Haben Sie schon Angebote des Gehalts wegen abgelehnt?
Proll: Ja, sicher. Gleichzeitig gibt es auch Fälle von jungen Regisseuren, die wenig Budget haben, deren Geschichte und Drehbuch aber so toll sind, dass ich für weniger Geld arbeite, weil ich weiß, der Film findet sonst nicht statt. Ich entscheide von Projekt zu Projekt.
Sie spielen Theater – macht das etwaige Absagen leichter?
Köstlinger: An sich ist es so, dass man beim Theater ohnehin viel weniger verdient als beim Film. Am Theater ist das Gefälle, dass Männer mehr verdienen als Frauen, noch größer. Es ist nicht einfach, mit Kollegen darüber zu sprechen, um ein richtiges Bild zu haben, wer was verdient. Aber das ist in jeder Branche so: Über Geld spricht man nicht. Ich bin in diesem Beruf unendlich beschenkt. Dennoch bin ich dafür, dass Frauen für die gleiche Leistung langsam, aber sicher gleich viel bezahlt bekommen sollen wie Männer.
Proll: Schauspieler fallen aus jedem Raster. Wir sind Spezialfälle bei der SVA und beim AMS. Hier würde ich mir eine breitere Diskussion wünschen.
Macht der jetzige Erfolg immun gegen Existenzängste?

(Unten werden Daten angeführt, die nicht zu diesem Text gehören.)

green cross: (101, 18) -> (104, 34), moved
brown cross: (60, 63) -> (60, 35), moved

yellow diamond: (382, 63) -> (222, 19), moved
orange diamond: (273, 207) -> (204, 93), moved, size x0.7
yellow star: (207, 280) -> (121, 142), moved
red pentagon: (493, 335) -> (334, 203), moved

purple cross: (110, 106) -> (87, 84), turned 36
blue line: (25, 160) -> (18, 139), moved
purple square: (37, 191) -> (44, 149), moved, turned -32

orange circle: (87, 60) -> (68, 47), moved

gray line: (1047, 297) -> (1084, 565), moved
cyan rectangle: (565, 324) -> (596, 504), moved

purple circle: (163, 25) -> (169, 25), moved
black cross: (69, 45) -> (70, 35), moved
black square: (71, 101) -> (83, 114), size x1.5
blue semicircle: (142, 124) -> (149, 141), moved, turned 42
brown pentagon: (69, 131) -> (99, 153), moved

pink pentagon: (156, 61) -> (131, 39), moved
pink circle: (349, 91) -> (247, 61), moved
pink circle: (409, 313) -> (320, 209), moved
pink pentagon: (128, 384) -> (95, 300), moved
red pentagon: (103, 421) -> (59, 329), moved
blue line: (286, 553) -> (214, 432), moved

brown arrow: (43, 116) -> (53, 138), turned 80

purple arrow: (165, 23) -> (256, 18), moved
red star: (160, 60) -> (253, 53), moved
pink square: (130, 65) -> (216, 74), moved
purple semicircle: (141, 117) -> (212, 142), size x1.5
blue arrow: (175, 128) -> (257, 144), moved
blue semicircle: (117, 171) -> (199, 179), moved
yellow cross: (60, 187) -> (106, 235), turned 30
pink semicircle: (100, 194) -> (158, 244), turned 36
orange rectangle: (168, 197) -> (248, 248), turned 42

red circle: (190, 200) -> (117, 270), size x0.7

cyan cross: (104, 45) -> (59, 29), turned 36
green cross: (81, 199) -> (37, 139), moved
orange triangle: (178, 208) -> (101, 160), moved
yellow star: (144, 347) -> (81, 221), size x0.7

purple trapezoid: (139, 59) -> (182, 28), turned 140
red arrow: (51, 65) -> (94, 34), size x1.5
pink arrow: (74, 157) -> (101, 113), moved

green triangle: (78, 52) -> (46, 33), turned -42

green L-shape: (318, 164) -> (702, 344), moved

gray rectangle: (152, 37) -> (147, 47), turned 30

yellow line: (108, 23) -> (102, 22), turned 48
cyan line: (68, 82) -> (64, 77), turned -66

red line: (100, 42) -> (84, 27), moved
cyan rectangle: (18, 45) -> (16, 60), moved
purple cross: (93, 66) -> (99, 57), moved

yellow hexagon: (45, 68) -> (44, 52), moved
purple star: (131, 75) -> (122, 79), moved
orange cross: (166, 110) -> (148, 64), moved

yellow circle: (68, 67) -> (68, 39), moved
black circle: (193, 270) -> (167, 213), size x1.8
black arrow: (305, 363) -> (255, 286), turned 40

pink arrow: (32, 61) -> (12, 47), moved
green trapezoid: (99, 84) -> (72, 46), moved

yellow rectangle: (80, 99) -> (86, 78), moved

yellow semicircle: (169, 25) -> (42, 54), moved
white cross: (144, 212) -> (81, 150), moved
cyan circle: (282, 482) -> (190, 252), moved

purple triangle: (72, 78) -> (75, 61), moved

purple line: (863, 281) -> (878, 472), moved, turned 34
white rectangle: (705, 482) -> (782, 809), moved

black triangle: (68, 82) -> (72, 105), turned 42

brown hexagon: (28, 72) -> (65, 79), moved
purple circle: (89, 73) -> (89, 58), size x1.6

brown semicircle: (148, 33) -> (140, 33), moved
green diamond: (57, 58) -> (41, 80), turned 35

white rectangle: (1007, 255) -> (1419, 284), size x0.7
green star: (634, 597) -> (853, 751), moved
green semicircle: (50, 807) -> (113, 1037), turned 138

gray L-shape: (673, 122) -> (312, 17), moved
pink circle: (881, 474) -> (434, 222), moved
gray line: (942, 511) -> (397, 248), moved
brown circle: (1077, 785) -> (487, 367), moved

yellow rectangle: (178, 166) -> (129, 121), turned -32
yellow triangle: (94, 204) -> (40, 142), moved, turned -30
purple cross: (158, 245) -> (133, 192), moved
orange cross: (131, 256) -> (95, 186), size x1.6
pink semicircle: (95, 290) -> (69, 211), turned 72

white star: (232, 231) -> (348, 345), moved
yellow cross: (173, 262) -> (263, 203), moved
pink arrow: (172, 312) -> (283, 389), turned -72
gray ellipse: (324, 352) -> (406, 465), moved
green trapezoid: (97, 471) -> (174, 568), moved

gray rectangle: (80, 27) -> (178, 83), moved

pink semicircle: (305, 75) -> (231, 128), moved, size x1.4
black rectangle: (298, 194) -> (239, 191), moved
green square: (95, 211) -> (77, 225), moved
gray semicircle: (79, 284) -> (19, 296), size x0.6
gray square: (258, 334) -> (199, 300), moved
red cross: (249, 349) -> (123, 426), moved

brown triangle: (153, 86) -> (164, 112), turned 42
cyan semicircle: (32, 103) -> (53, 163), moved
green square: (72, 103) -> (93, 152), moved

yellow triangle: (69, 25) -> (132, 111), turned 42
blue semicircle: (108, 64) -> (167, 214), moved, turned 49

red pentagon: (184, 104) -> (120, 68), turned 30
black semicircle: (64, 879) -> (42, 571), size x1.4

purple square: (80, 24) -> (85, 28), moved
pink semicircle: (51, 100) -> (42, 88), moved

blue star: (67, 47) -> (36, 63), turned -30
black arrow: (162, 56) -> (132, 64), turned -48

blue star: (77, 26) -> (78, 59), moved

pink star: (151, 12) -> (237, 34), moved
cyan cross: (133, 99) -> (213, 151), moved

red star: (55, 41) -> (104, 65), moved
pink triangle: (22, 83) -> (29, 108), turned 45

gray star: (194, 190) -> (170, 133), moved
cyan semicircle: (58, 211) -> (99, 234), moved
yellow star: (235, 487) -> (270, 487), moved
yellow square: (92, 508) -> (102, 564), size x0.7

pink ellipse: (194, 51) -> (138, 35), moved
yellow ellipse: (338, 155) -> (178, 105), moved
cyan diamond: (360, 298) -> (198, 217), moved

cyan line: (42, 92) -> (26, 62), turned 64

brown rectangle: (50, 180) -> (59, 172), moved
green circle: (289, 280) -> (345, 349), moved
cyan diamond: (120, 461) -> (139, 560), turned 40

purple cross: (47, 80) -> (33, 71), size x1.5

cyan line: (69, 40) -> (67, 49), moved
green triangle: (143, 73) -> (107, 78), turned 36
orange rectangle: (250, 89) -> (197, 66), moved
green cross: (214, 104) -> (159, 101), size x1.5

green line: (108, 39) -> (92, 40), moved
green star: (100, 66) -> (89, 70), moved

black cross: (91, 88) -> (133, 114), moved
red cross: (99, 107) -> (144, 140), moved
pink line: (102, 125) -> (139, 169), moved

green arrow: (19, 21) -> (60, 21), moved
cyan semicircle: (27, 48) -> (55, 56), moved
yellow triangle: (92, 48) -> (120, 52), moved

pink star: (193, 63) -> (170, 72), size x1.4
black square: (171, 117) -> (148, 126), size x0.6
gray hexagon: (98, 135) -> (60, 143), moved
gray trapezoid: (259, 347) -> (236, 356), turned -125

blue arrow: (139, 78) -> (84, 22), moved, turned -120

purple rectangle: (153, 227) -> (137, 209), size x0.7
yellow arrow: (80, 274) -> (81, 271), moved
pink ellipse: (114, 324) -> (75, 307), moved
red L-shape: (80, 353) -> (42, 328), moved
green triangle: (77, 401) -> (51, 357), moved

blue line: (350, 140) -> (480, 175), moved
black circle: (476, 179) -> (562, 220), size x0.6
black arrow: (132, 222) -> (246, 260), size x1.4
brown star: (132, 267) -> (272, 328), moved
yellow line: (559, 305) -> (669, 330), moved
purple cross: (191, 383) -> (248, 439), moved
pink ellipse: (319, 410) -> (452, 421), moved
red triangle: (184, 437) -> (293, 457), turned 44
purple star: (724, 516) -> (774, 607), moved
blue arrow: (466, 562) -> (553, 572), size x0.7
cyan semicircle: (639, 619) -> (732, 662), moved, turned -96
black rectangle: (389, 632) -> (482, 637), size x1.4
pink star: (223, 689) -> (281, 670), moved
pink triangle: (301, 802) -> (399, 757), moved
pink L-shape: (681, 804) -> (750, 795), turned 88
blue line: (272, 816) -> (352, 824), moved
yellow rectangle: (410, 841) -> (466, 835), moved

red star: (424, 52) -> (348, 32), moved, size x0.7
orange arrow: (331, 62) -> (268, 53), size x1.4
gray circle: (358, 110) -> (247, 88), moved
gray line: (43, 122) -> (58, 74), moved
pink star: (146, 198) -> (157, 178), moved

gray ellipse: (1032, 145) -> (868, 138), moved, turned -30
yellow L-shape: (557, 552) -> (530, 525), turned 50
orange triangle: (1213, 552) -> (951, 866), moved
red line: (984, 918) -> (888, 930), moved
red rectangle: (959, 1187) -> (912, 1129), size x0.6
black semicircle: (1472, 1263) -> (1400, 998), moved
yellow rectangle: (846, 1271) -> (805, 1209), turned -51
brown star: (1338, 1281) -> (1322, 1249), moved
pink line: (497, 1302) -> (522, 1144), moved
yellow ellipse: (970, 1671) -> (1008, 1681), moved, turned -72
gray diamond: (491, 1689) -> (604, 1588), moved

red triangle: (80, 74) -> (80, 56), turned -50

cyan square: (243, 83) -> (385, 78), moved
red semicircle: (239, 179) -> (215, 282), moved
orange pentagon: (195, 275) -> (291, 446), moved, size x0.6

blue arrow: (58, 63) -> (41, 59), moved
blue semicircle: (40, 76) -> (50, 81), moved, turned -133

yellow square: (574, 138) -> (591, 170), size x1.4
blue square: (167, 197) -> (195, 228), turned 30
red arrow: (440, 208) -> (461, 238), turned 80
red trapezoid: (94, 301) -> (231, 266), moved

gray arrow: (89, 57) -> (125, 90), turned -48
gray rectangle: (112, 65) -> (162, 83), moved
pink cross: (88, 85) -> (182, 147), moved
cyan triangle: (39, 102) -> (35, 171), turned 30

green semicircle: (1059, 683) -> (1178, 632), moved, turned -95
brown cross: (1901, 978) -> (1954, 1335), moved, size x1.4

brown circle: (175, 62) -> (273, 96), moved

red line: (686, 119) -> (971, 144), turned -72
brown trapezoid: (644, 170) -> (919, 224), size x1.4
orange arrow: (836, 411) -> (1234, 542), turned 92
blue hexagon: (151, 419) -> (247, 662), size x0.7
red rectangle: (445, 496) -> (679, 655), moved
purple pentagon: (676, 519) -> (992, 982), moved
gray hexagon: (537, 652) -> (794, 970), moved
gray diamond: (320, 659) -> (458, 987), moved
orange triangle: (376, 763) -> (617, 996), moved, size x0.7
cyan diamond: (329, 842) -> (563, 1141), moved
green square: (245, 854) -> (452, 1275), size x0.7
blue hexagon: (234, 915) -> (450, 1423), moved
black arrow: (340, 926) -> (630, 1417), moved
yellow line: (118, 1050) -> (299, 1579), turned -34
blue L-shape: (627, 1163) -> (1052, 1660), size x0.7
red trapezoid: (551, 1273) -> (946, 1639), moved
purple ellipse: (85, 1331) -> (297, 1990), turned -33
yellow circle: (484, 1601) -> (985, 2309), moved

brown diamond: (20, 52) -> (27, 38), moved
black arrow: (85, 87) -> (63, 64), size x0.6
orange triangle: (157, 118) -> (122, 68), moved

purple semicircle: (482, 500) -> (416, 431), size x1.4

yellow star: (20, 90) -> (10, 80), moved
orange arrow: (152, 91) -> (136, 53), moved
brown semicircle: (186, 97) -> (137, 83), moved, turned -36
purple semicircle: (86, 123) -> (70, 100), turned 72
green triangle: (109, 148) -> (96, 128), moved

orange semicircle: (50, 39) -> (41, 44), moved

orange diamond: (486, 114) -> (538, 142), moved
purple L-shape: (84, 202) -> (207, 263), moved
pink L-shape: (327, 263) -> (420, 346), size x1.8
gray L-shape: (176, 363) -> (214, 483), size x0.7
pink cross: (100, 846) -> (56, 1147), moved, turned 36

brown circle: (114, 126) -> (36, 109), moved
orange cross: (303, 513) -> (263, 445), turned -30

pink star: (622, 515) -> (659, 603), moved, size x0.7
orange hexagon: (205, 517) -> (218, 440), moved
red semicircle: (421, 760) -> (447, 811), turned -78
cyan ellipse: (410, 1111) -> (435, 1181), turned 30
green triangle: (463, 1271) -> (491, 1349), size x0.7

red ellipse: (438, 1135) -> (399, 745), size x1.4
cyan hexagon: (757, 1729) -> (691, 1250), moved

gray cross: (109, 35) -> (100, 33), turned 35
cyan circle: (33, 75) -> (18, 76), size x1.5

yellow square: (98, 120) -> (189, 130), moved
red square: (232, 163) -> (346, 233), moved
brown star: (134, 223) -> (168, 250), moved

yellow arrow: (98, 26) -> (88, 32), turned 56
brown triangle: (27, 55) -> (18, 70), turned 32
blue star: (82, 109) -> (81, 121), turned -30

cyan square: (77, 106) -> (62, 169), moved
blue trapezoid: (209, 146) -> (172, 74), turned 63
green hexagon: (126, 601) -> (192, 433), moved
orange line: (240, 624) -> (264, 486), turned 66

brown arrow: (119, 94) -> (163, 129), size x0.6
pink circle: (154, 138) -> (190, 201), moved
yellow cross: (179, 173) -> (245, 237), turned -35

Köstlinger: An sich ist man als Schauspieler immer in einer unsicheren Position. Auch am Theater. Ein Intendantenwechsel und der neue Direktor will dich nicht mehr – und man ist weg. Bei einer Serie gibt es auch immer ein Risiko: Stimmt die Quote? Geht die Serie weiter? Jetzt, in der Phase von der ersten zur zweiten Staffel, ist es ein herrlicher Polster. Es ist jedoch oft eine sehr kurzfristige Phase, weil es immer wieder das Risiko gibt, lange Zeit nicht engagiert zu sein.
Machen sich Zuseher falsche Vorstellungen vom Alltag eines Schauspielers?
Proll: Die Vorstellungen davon, wie ein Schauspieler lebt und wie viel er verdient, orientieren sich an Hollywood – nicht an der Realität.
Köstlinger: Sobald du im Wohnzimmer im Fernsehen erscheinst, gibt es scheinbar eine andere Hemmschwelle. Ich kann mich nicht beklagen. In meinem Fall waren es immer reizende Menschen, die auf mich zugegangen sind. Ein einziges Mal war es anders. (ahmt Schulterklopfer bei Proll nach): Da hat jemand verwechselt, dass ich nicht eine Rolle spiele, sondern privat auf Skiern stehe.
Proll: Die meisten Leute sind überrascht, dass man ein vollkommen normales Leben führt. In den Supermarkt geht, am Skilift steht ...
Köstlinger: ... oder ich in der Pyjamahose beim Bäcker stehe.
Proll: Wenn man an einem Ort ist, wo Alkohol getrunken wird, sind Leute oft auch ungehemmt. Mir ist das zuletzt in Kitzbühel passiert: Da bin ich eine Viertelstunde lang nicht vom Fleck gekommen, weil die Leute mit den Handys in der Hand " Servas, können wir ein Foto machen?" gerufen und gemeint haben, wir wären alte Freunde.
Gehört es zum Geschäft, auch Privates preiszugeben, wie Sie beide es getan haben? Von Nina Proll weiß man, dass sie sich mit ihrem Mann oft fetzt. Von Maria Köstlinger, dass sie frisch verliebt ist, ihr Haus verkaufen wird.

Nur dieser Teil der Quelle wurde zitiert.